The OpenMP ARB’s web page [1] offers an easy to understand OpenMP programming example: A small program solving the Helmholtz equation with a simple Jacobi algorithm as the hot spot. Though it might not be the most sophisticated numerical method to solve this problem, it is nevertheless quite useful to demonstrate and experiment with different OpenMP programming strategies.
Inside the iteration loop there are two loop nests which can be automatically parallelized. The 2D-array “uold” is used to store the results of the previous iteration and the 2D-array “u” is used to store the results of the current iteration. In the first loop nest “u” is copied to “uold” and in the second loop nest the sweep operation is executed including the sum of the squared residuals used for the error estimation and the termination condition of the surrounding iteration loop (see jacobi_omp_1.f90).
The program as it is presented on the above mentioned web site, shows how the OpenMP parallelization overhead can be reduced by extracting the parallel region around two parallelized loops, where today’s auto-parallelizing compilers would create one parallel region for each of these loops (see jacobi_omp_2.f90).
In EWOMP02 [2] was demonstrated how the parallel region can be further extended to contain the whole iteration loop, finally containing three barriers (see jacobi_omp_4.f90).
But it seems that we cannot do with less than three barriers within the iteration loop. The reuse of the reduction variable error in each iteration generates a false dependency. Omitting one of these barriers would clearly lead to a data race: error has to be initialized before and protected against the summation process of the second parallel loop. A barrier is needed in order to guarantee that the initialization is finished before the first thread updates this variable. The result of the reduction process is available after the next barrier. Then it can be used in the termination condition of the iteration loop. Because the iteration loop is inside the parallel region, all threads have to take the same decision, otherwise the program will hang. So “error” cannot be initialized again for the next iteration before all threads there take decision to go on iterating. As a side effect the same barriers separate the two parallelized loops from each other. Copying the array “u” to “uold” has to be separated from the calculation of the new approximation of the solution “u”.
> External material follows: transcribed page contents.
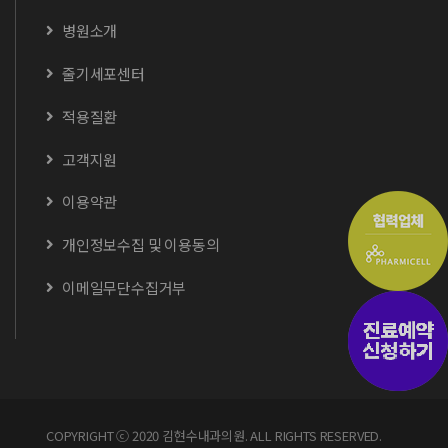
병원소개
줄기세포센터
적용질환
고객지원
이용약관
개인정보수집 및 이용동의
이메일무단수집거부
COPYRIGHT ⓒ 2020 김현수내과의원. ALL RIGHTS RESERVED.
But it turns out that after manually unrolling the iteration loop twice and using two different variables for the error estimation alternately (“error1” and “error2”) software pipelining can be used. By placing the usage of “error1” and the initialization of “error2” and vice versa in the same synchronization phase, one barrier per iteration can be eliminated (see jacobi_omp_8.f90).

So far the algorithm has not been changed, but obviously we can save the copying of the array “uold” to “u” by alternately using the values of one array, say “u1”, to calculate the new values, say “u2”, and vice versa. As a consequence we only need one barrier to protect the update of “u1” using “u2” against the update of “u2” using “u1” and the other way round. After fourfold unrolling the iteration loop and using four different variables for the error estimation, the same software pipelining technique can be employed again to reduce the number of barriers per iteration to only one (see jacobi_omp_9.f90).
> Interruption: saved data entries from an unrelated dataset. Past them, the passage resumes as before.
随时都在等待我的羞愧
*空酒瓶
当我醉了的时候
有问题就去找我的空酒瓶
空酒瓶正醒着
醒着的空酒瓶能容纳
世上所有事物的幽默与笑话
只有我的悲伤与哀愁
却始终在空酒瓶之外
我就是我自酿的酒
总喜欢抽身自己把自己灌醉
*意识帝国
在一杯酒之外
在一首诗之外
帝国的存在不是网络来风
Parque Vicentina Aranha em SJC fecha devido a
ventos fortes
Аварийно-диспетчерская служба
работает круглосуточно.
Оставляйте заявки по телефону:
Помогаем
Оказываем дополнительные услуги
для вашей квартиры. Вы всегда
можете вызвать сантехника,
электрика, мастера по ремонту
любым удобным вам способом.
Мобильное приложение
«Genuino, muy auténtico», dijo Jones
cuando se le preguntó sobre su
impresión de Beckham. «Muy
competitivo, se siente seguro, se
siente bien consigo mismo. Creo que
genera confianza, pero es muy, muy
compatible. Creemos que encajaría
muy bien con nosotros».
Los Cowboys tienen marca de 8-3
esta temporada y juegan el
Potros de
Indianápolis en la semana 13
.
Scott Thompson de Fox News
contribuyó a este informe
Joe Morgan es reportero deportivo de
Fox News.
The code is getting a bit lengthy with this technique. It can be condensed by putting the reduction variables into a vector (here: “errorh(1:3)”). Unfortunately then the reduction variable will be an array element, which is not allowed in the OpenMP reduction clause. So the reduction has to be programmed explicitly with a critical region and an explicit barrier (see jacobi_omp_10.f90).

Also the two sweep operations between “u1” and “u2” can be combined by adding a third dimension to the u array (here: “real*8 uh(n,m,0:1)”) and then alternating the value of the third dimension. But it turns out that toggling between the planes of this array might hinder the compiler optimization, because it is no longer trivial to verify that the accesses to the array are disjoint (see jacobi_omp_11.f90).

The table below shows some measurements in MFlop/s of six different versions of the Jacobi algorithm with a matrix size of 200x200 run on a Sun Fire 6800 with 24 UltraSPARC III Cu 900 MHz processors. The latest Sun ONE Studio 8 Fortran95 compiler was employed. The used matrices already fit in a single L2 cache, such that the memory bandwidth is not a limiting factor. On the other hand the problem is so small that it does not scale well beyond about 8 threads.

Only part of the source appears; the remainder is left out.